In summary, the HD activity attenuation observed in some studies is most likely due to the restraining (not the self-motion signal itself) altering the strength of recurrent connections of the ring attractor. Furthermore, collectively the simulations of Fig. 1–3 illustrate that the issue of activity attenuation in some central vestibular neurons during active and passive motion (Cullen, 2012; 2014) is unrelated to the factors that contribute to HD cell activity during active vs. passive motion, or in restrained vs. freely moving animals.

Having, as we hope, corrected the mis-representations of what the important issues are in linking vestibular and, more generally, multisensory self-motion signals to HD tuning, we next highlight further challenges regarding the properties of the self-motion drive of the HD attractor by showing that this multisensory self-motion velocity input to the HD attractor has more complex spatial properties that originally envisioned.
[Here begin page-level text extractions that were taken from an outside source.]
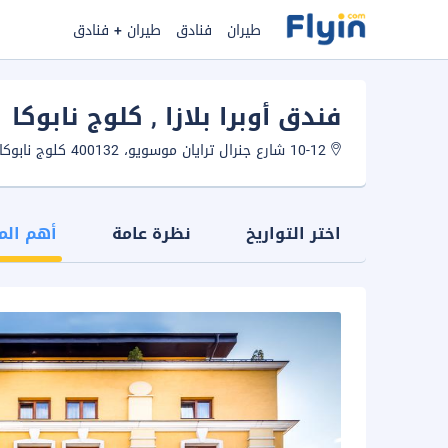
طيران
فنادق
طيران + فنادق
فندق أوبرا بلازا
, كلوج نابوكا
10-12 شارع جنرال ترايان موسويو، 400132 كلوج نابوكا، رومانيا.
اختر التواريخ
نظرة عامة
أهم الم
GENERALIZED DEFINITION OF AZIMUTH COMPASS THAT MAINTAINS ALLOCENTRIC ORIENTATION DURING THREE-DIMENSIONAL MOVEMENT

Recall that HD cells have been traditionally recorded during motion in an earth horizontal plane. As such, the issue of reference frames was trivial. For example, self-motion cues updating the ring attractor could be purely egocentric; e.g., yaw velocity signals from the horizontal semicircular canals (Calton and Taube, 2005; Taube, 2007), as long as visual landmark cues anchor HD tuning to the allocentric local environment (Taube, 2007). Importantly, when limited to the horizontal plane, the local and global (the latter defined as the earth’s surface) allocentric frames coincide.
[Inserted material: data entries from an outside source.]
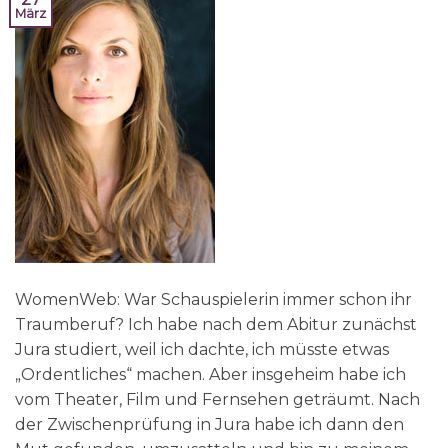
März
WomenWeb: War Schauspielerin immer schon ihr
Traumberuf? Ich habe nach dem Abitur zunächst
Jura studiert, weil ich dachte, ich müsste etwas
„Ordentliches“ machen. Aber insgeheim habe ich
vom Theater, Film und Fernsehen geträumt. Nach
der Zwischenprüfung in Jura habe ich dann den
More recently, a few studies have allowed animals to move in 3D (Calton and Taube, 2005; Finkelstein et al., 2015; Page et al. 2017), thus forcing the question of whether self-motion velocity signals that update the HD attractor are represented in egocentric or allocentic reference frames (Jeffery et al. 2013; 2015; Taube and Shinder, 2013). But before we summarize experimental findings, one must first appreciate that neither solution is without problems.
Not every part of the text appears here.